MLLMSplat: A 2D MLLM-Powered Framework for 3D Gaussian Splatting Understanding, Generation, and Editing
Abstract
3D Gaussian Splatting (3DGS) has emerged as a mainstream representation for 3D scenes, drawing increasing research attention to its understanding, generation, and editing. However, existing studies remain limited to low-level perception, low-quality generation, and low-efficiency editing, lagging far behind their image counterparts in the era of Multimodal Large Language Models (MLLMs).

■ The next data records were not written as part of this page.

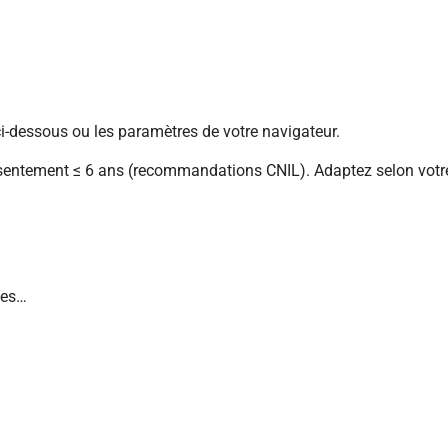
i-dessous ou les paramètres de votre navigateur.
nsentement ≤ 6 ans (recommandations CNIL). Adaptez selon votr
ies…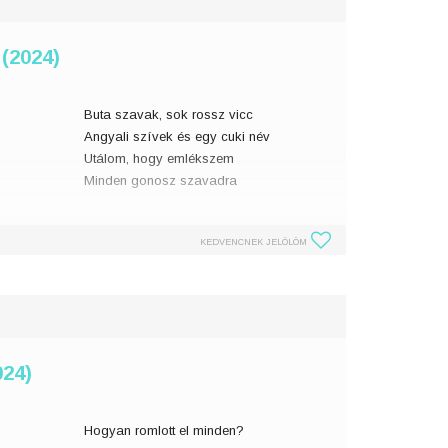
 (2024)
Buta szavak, sok rossz vicc
Angyali szívek és egy cuki név
Utálom, hogy emlékszem
Minden gonosz szavadra
Kihasználod a gyengeségemet
KEDVENCNEK JELÖLÖM
Érdekel ez téged egyáltalán?
Most itt ragadtam
024)
Hogyan romlott el minden?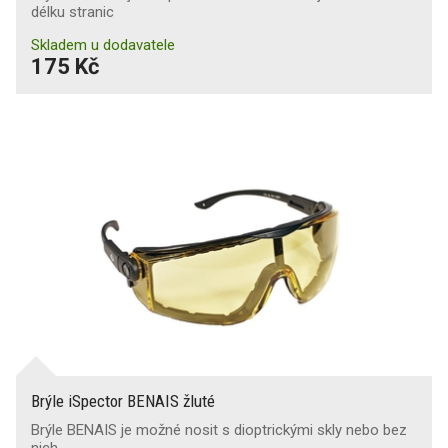
délku stranic
Skladem u dodavatele
175 Kč
Brýle iSpector BENAIS žluté
Brýle BENAIS je možné nosit s dioptrickými skly nebo bez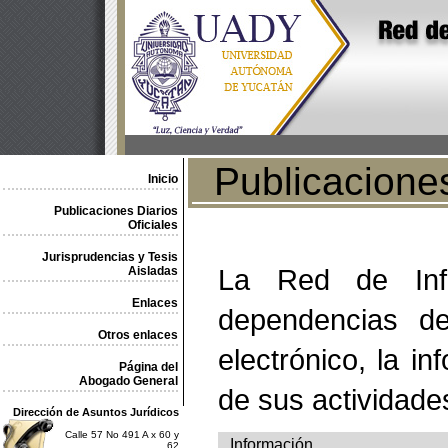
Publicaciones 
Inicio
Publicaciones Diarios
Oficiales
Jurisprudencias y Tesis
La Red de Info
Aisladas
Enlaces
dependencias de
Otros enlaces
electrónico, la in
Página del
Abogado General
de sus actividade
Dirección de Asuntos Jurídicos
Calle 57 No 491 A x 60 y
Información
62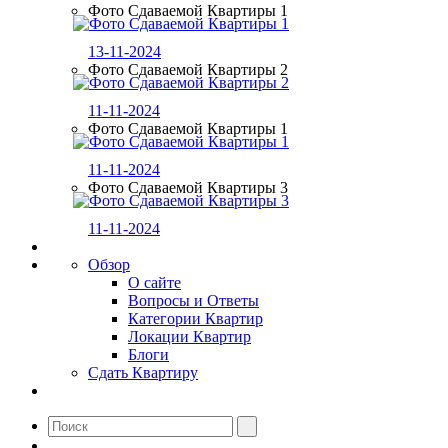
Фото Сдаваемой Квартиры 1
13-11-2024
Фото Сдаваемой Квартиры 2
11-11-2024
Фото Сдаваемой Квартиры 1
11-11-2024
Фото Сдаваемой Квартиры 3
11-11-2024
Обзор
О сайте
Вопросы и Ответы
Категории Квартир
Локации Квартир
Блоги
Сдать Квартиру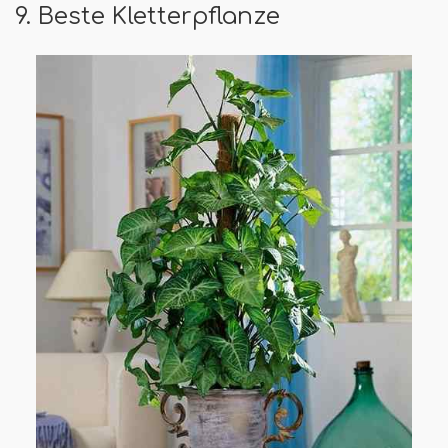
9. Beste Kletterpflanze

To bridge this gap, we propose MLLMSplat, a novel framework that adapts 2D MLLMs to achieve high-level understanding, high-quality generation, and high-efficiency editing of 3DGS scenes. Specifically, our comprehensive framework consists of three core designs: (1) a 3DGS tokenizer that can be seamlessly integrated into existing MLLMs in a training-free manner; (2) a 3DGS de-tokenizer that non-intrusively extends the 2D latent diffusion model in MLLMs using a dual positional encoding space, while augmenting it with a jointly trained and sampled 3DGS decoder; and (3) a surrogate task that enhances feedforward editing capabilities. Extensive experiments demonstrate that MLLMSplat delivers state-of-the-art performance across 3DGS understanding, generation, and editing.